I'm waiting for all of my digital distribution to go through. I'm going to a party this Friday and am excited to sell some of my albums this Friday at Club Anton and just over all chilling and having a good time. I'm sick of just worrying about things going through and having things go through with my music. All I can do is work my hardest and hope for the best. Period. If its meant to be it will be. I'm not going to be afraid to say no to things that won't be aligned with my goals with doing my music too. There have been times where I have felt guilty and I have said yes to things that I have not wanted to do things and I have done them. No longer ha.

Anyways I've met some amazing people lately. I met this lady on Saturday that made a nice impact on me and I was thinking about her on Sunday. She is divorced and has four kids. I often think about how I don't feel related to people sometimes and how I feel lonely at times. She was telling me how she feels that at times but I thought wow if she keeps going in life what excuse do I have?! I think I rarely remember how good I have it. If we forget to thank God for the blessings we have how can he continue blessing us?! Anyways I just wanted to leave you guys with some good vibes this week keep pressing on and doing your thang and keep up living because its worth it. Don't give up hope. We are all unique but thats why we were created. We all contribute wonderful things to the universe and thats why we were created.

Tuesday, November 11, 2008

Forging My Own Path...

My birthday is this week and instead of being happy I'm kinda sad. I'm feeling old. Another year has passed and I'm kinda left feeling like what have I done with my life so far??? Isn't that horrible? How lame is that??! At least I can say I'm on the road with my music career though with the fact that I've written, co-arranged and sung my first album. So thats good. But part of me feels like I wish this has happened to me when I was 20. I can't change whats in the past though...but part of me kinda wonders how long will it take me to get to where I want to get to in my music career and how long will I wait to get to where I want to get? It seems like the older I get the more and more people are having babies around me. I'm starting to feel...lonely like I'm the lone soldier trudging thru. I guess I should get used to it though. If you think about it haha most stars wait till their thirties and forties to have kids and I'm sure they felt this often seeing their friends have kids. They just decided to put their career first. I just know that my music would never happen if I had kids early. Its a sacrifice that you have to make. Not making it is not an option for me...not many people dont understand this who are not musicians. I was talking about this to my husband tonight. When your a musician and a songwriter you live and breathe music its in you. If I didn't make it with my music I'm not sure what else I'd do with my life. I'd feel hopeless I think. Sad. Directionless. I'm being completely honest. So not making it is not an option Which is why I didn't mess around when I did my album.

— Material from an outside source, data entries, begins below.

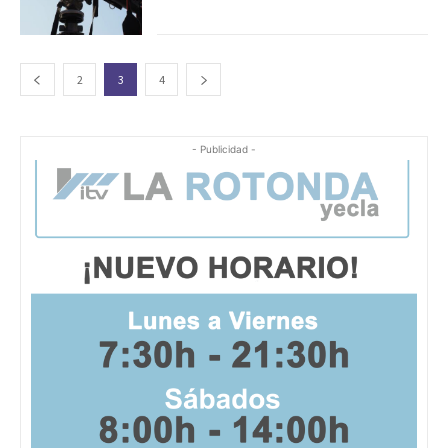
2
3
4
- Publicidad -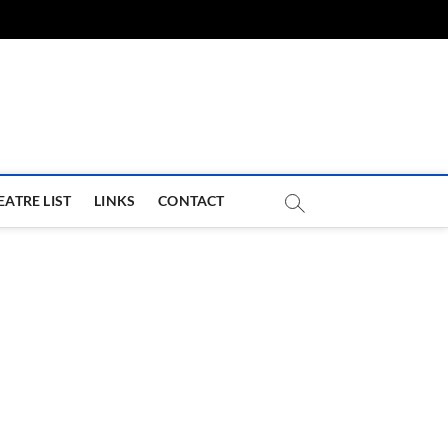
com
EATRE LIST
LINKS
CONTACT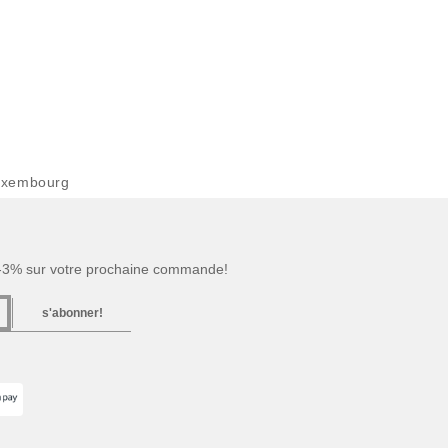
uxembourg
 -3% sur votre prochaine commande!
s'abonner!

I've always felt kinda alone most of my life...if that makes sense I'm not sure if thats common with most musicians. I like to read books, go to shows, when I go to clubs and bars though I like to just go there to network. I really enjoy hanging out with artists, musicians, bohemians, world travelers and on and on. I feel most at home with them...especially quirky off the wall people. I feel like I can say whatever to them haha.

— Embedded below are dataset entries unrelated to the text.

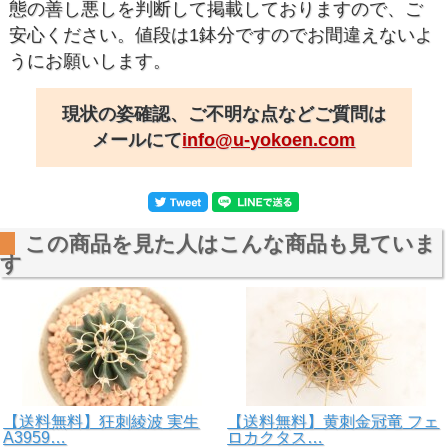
態の善し悪しを判断して掲載しておりますので、ご
安心ください。値段は1鉢分ですのでお間違えないよ
うにお願いします。
現状の姿確認、ご不明な点などご質問は
メールにて
info@u-yokoen.com
この商品を見た人はこんな商品も見ていま
す
【送料無料】狂刺綾波 実生
【送料無料】黄刺金冠竜 フェ
A3959…
ロカクタス…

This whole process has been a lot of faith and I've just had to put one foot in front of the other and I've had to just keep going. You never know what tomorrow will bring.

I started a company where I'm teaching art to kids and I've decided to try and get more business so that I can make my own hours and focus more on my music. So far I have three band members formed and am waiting on the fourth member and once I have that member we'll jam and see how that goes and then we'll start gigging hopefully.